Despite knowing it is a tumor suppressor and it acts to repair damaged DNA, it remains perplexing why mutations in a gene that is essential for DNA damage repair in all cells would be associated with the predisposition to only breast and ovarian cancers rather than an increased susceptibility to all types of cancer. It is very interesting to know that men can carry this mutation and pass on to their children, but it does not cause cancer in males.
I can easily understand why p53 mutations lead to cancer since they mess up cell death, leading to uncontrolled cell growth, but I found it doubly perplexing how a damaged DNA repair mechanism can lead to cancer. After doing a quick literature search on PubMed, I learned that it’s not just the BRCA mutation that causes cancer, but also a subsequent secondary mutation that damages key growth regulation proteins which cannot be repaired without BRCA1. The Columbia Medical Center (and researchers) put out a great article in 2007. Remember this is just an example of what could happen.
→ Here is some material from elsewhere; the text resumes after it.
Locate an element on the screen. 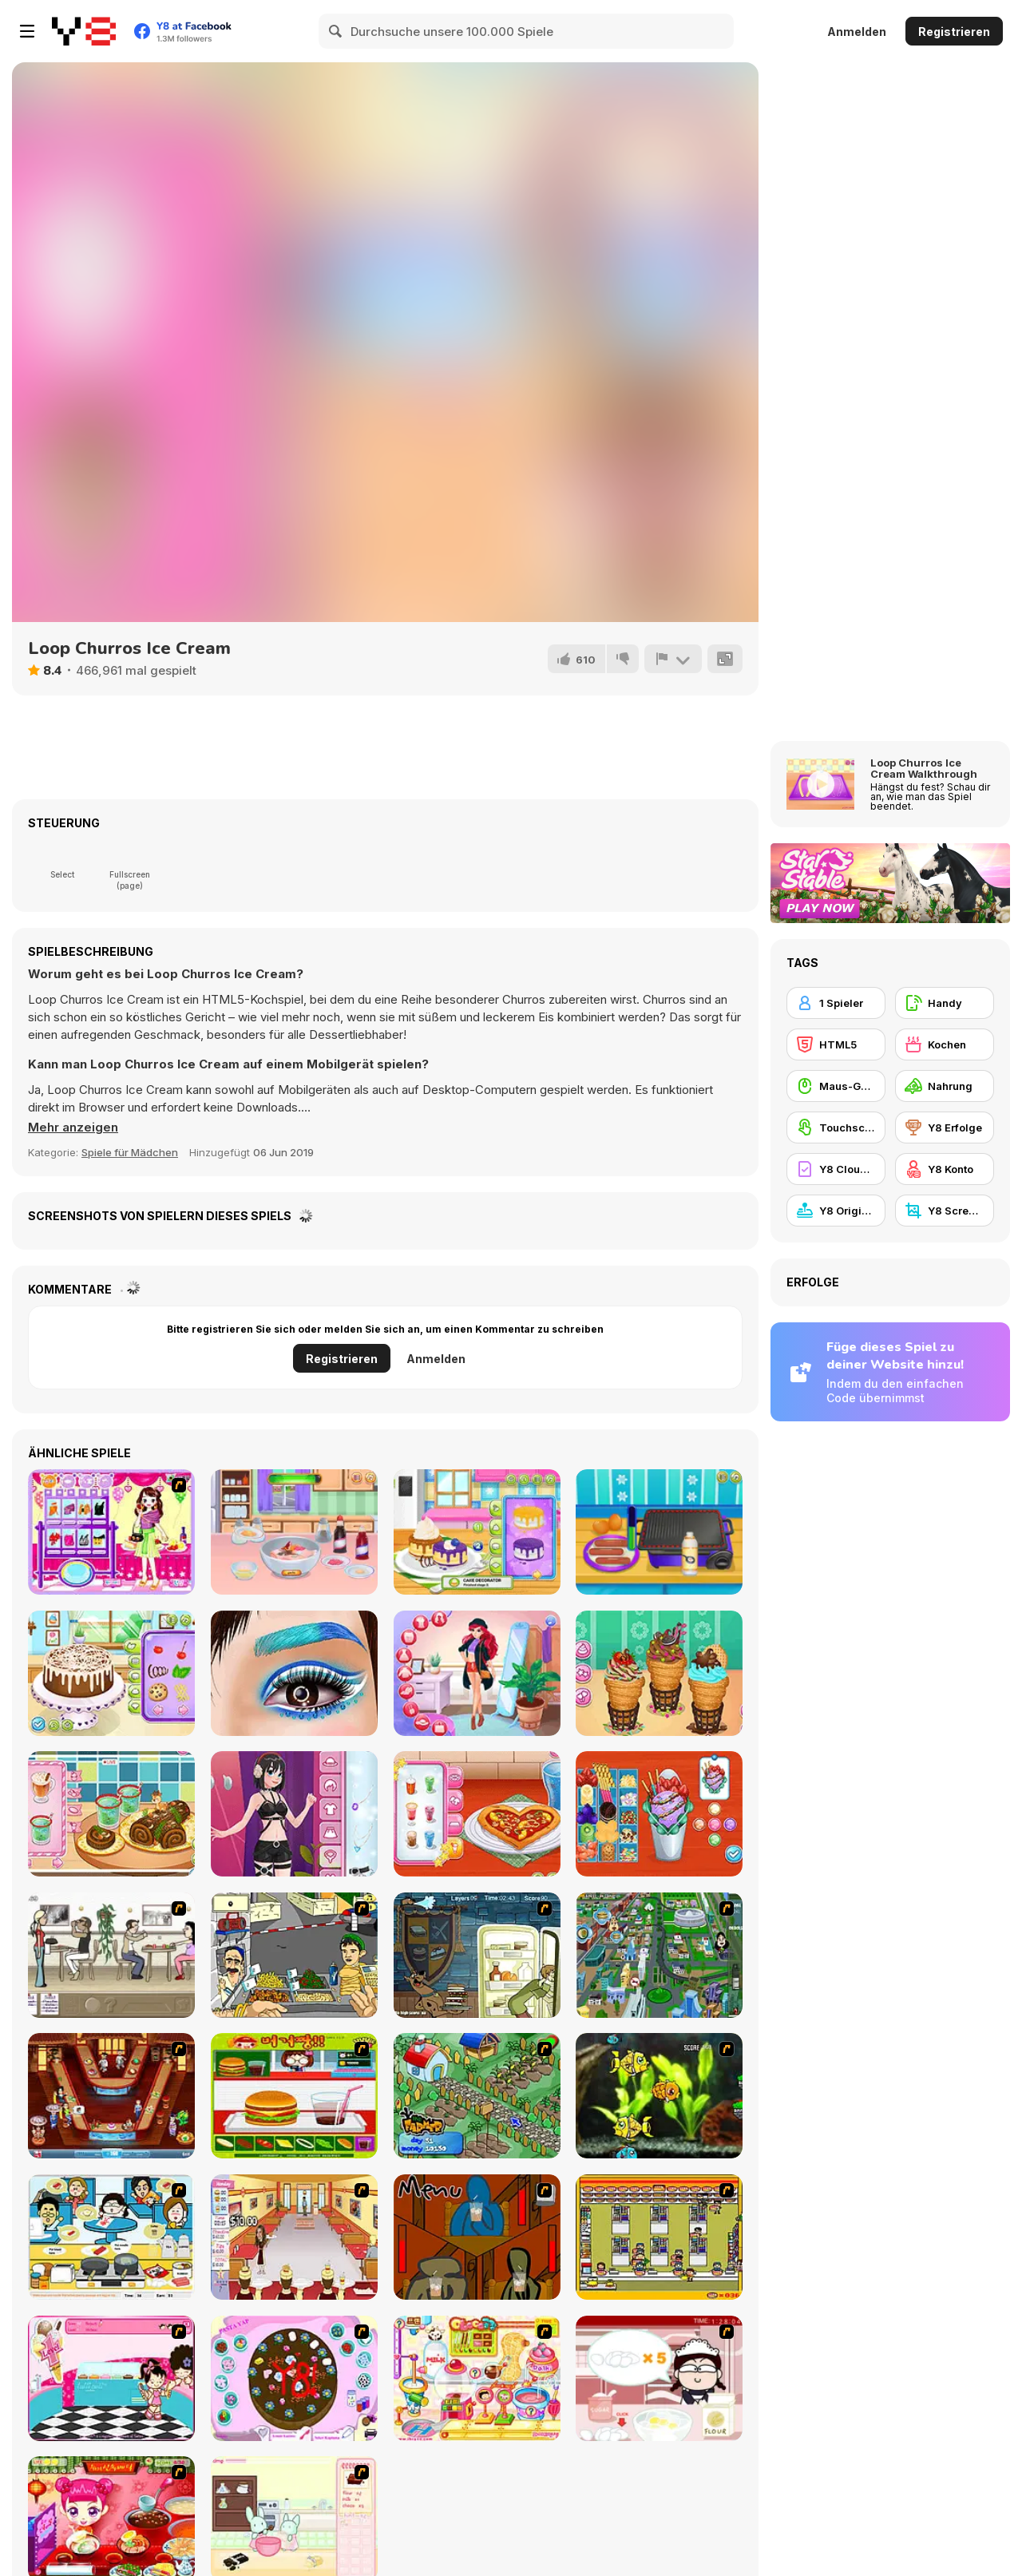 This screenshot has height=2576, width=1022. [Cake Decoration] is located at coordinates (294, 2378).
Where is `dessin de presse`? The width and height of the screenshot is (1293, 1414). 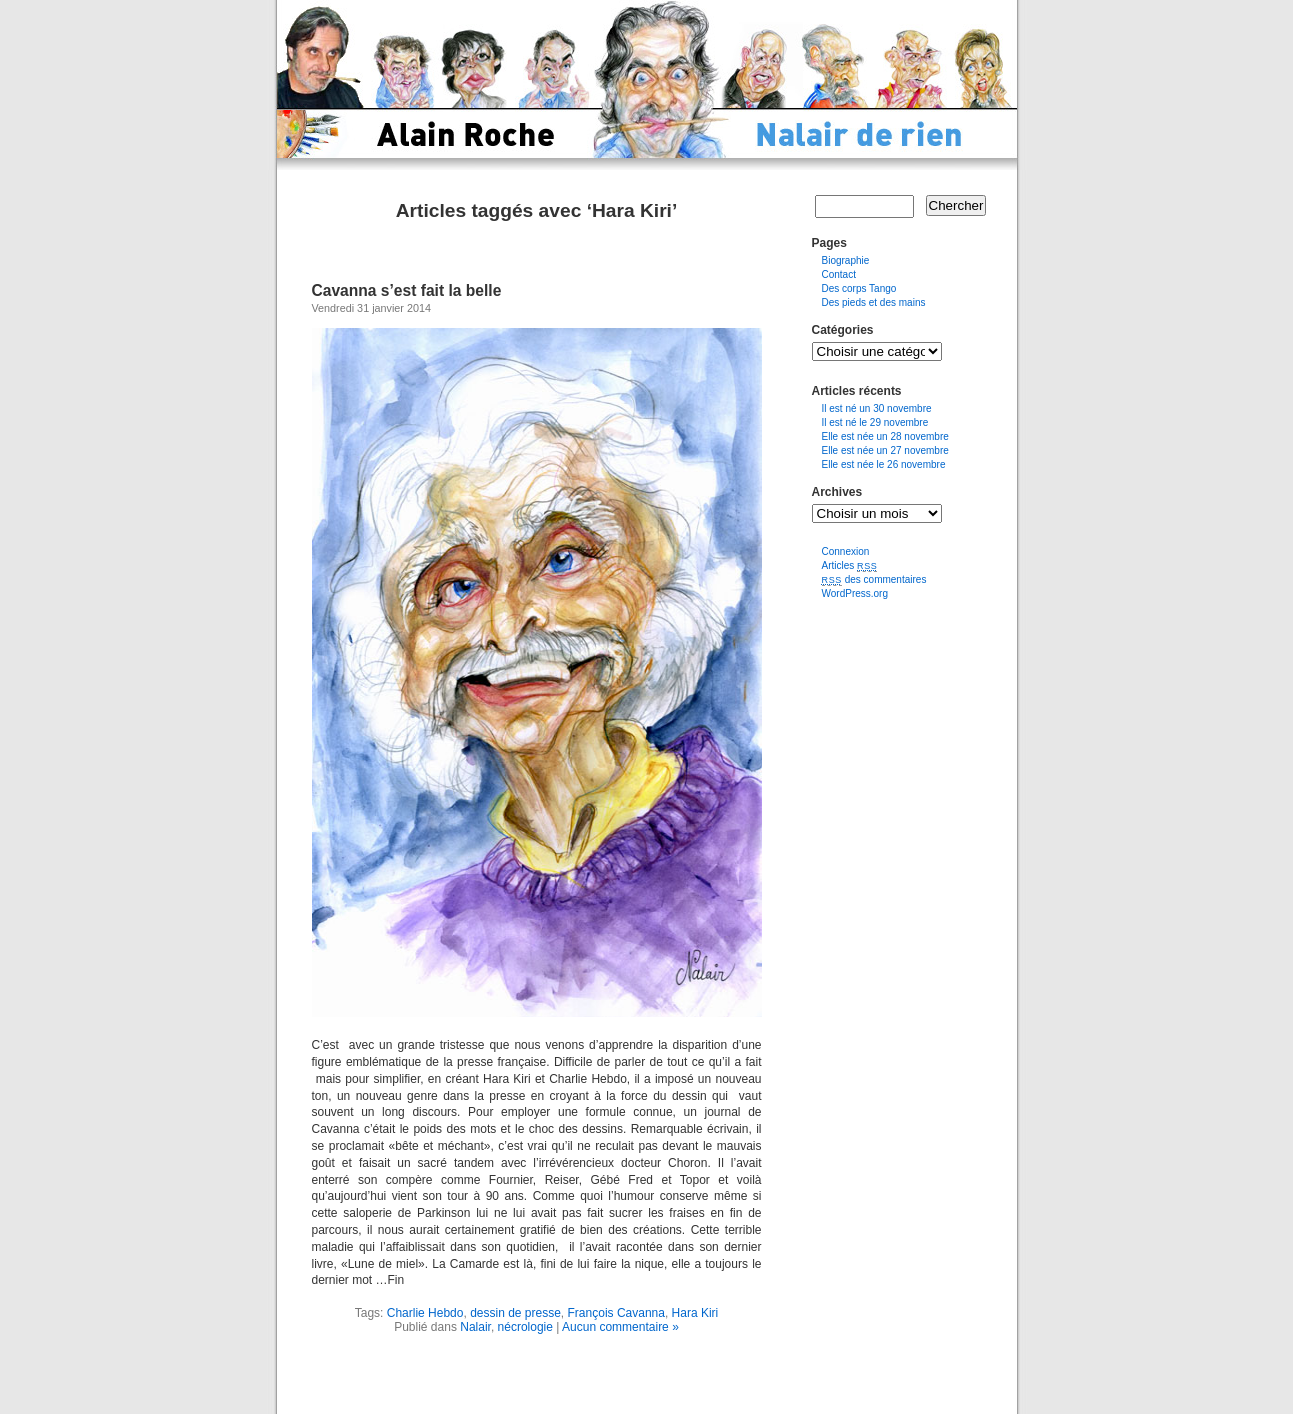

In the proposed scenario, the patient inherits the BRCA1 mutation, but then a secondary DNA damage event happens in a different tumor suppressor protein—in the above scenario it’s a tumor suppressor protein called PTEN. In normal cases, it’s ok if PTEN gets damaged—BRAC1 repairs it. In an abnormal situation, BRCA1 is mutated and can’t perform its repair function. So when PTEN is damaged, this leads to uncontrolled cell growth and possible tumor formation. This is why the risk of getting this kind of breast cancer is so low in the general population—if no one in your family has this mutated gene, the chances of having a spontaneous mutation is very low. However, if you do have this inherited mutation, the chances of getting a second mutation in a tumor suppressor like PTEN is 80% for women.
Because the knowledge about BRCA1 is still patchy, this could create a perfect opportunity for the spread of misinformation. NYT and NPR handled this rather well—sticking to general facts and avoiding any scientific discussion. However, this also makes things more confusing. I hope this article shed some light on how BRCA mutations may lead to cancer.